Heatwaves, inequalities, and urban policies
For some years now, heatwaves have been more frequent, longer, and more intense. Climate change is no longer a distant threat, but an everyday reality that manifests itself in our streets and squares, and, above all, in our homes.
Each heatwave leaves a death toll that we often accept with resignation, as if they were inevitable. We talk about it for a few days, check the thermometers, recommend staying hydrated, and wait for it to pass. But extreme heat is already one of the climatic risks that causes the most mortality in Europe. And what is most worrying is that it does not kill randomly: as always, mortality is unevenly distributed.
Faced with this situation, many European cities have begun to implement adaptation policies. Trees are being planted, climate shelters are being set up, streets are being transformed into green corridors, and solutions are being sought to reduce the urban heat island effect that turns city centers into veritable ovens during the summer months.
In this regard, the scientific evidence is quite clear. We know which groups suffer the most, which neighborhoods concentrate the most vulnerability, and which policies have the greatest impact, which are not always the most visible. The problem is no longer a lack of knowledge; it is the difficulty of turning that knowledge into political priorities.
The effects of extreme heat are not evenly distributed. A recent study by the Institute of Public Governance and Public Policies of the UAB observes that in the socially most vulnerable neighborhoods of Barcelona, the temperature can be up to one degree higher than in the most favored neighborhoods, a fact that shows that the climate crisis amplifies inequalities. Neighborhoods with fewer social and economic resources tend to have fewer trees, fewer green spaces, and less shade. Their homes are usually less thermally insulated and are more vulnerable to extreme temperatures. Many families do not have adequate cooling systems or limit their use for fear of an increase in the energy bill. Added to this is a greater presence of elderly people living alone or particularly vulnerable groups.
This reality has a direct impact on health: mortality is higher in the most disadvantaged neighborhoods, hospitalizations increase, cardiovascular and respiratory problems worsen, sleeping becomes a difficulty, and physical and mental health suffer. Extreme heat is not just an environmental problem, but also a public health and social justice issue.
The public debate on priority interventions, however, remains too focused on the most visible ones, those that offer the best photograph. For example, the transformation of streets into green axes, which, while necessary, if not properly planned with other urban policies, can end up widening social inequalities.
What is most visible should not be confused with what is most effective. The best urban climate policy is one that directly protects the most vulnerable people where they spend most of their time: in their homes. The primary climate adaptation infrastructure is housing. For many vulnerable people, the difference between a well-adapted home and a deficient home is a matter of health and well-being, and, in the most extreme cases, survival. Climate policies only work when they dialogue with other social policies.

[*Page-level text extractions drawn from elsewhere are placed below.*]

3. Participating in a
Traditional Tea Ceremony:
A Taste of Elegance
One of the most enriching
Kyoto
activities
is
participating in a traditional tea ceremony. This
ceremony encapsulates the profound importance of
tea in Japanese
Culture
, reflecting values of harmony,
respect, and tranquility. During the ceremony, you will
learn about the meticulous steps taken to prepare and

If the goal is to reduce deaths during heatwaves, priority should be given to concentrating resources where vulnerability is greatest. Rehabilitating homes, ensuring cooling for the elderly and at-risk individuals, detecting situations of social isolation, and increasing tree cover in the most exposed neighborhoods are actions that, according to available evidence, have a much greater capacity to reduce mortality than many generalist interventions. Climate justice is not about distributing resources uniformly, but about allocating them where they can save more lives.
The challenge of adapting cities to climate change involves two concepts. The first is deciding where to invest, whom to protect first, and how to translate scientific evidence into public policies. The second is that urban policies never act in isolation. When a city plants trees, it also transforms mobility, housing values, and the social composition of neighborhoods. Understanding these connections will be as important as deciding which actions to prioritize.
A resilient city is not one that better withstands heat. It is one that decides that no one should see their risk of dying increased simply because of the neighborhood they live in, the quality of their housing, or their economic resources. Because heatwaves are inevitable, but part of the effects and deaths they cause can be avoided.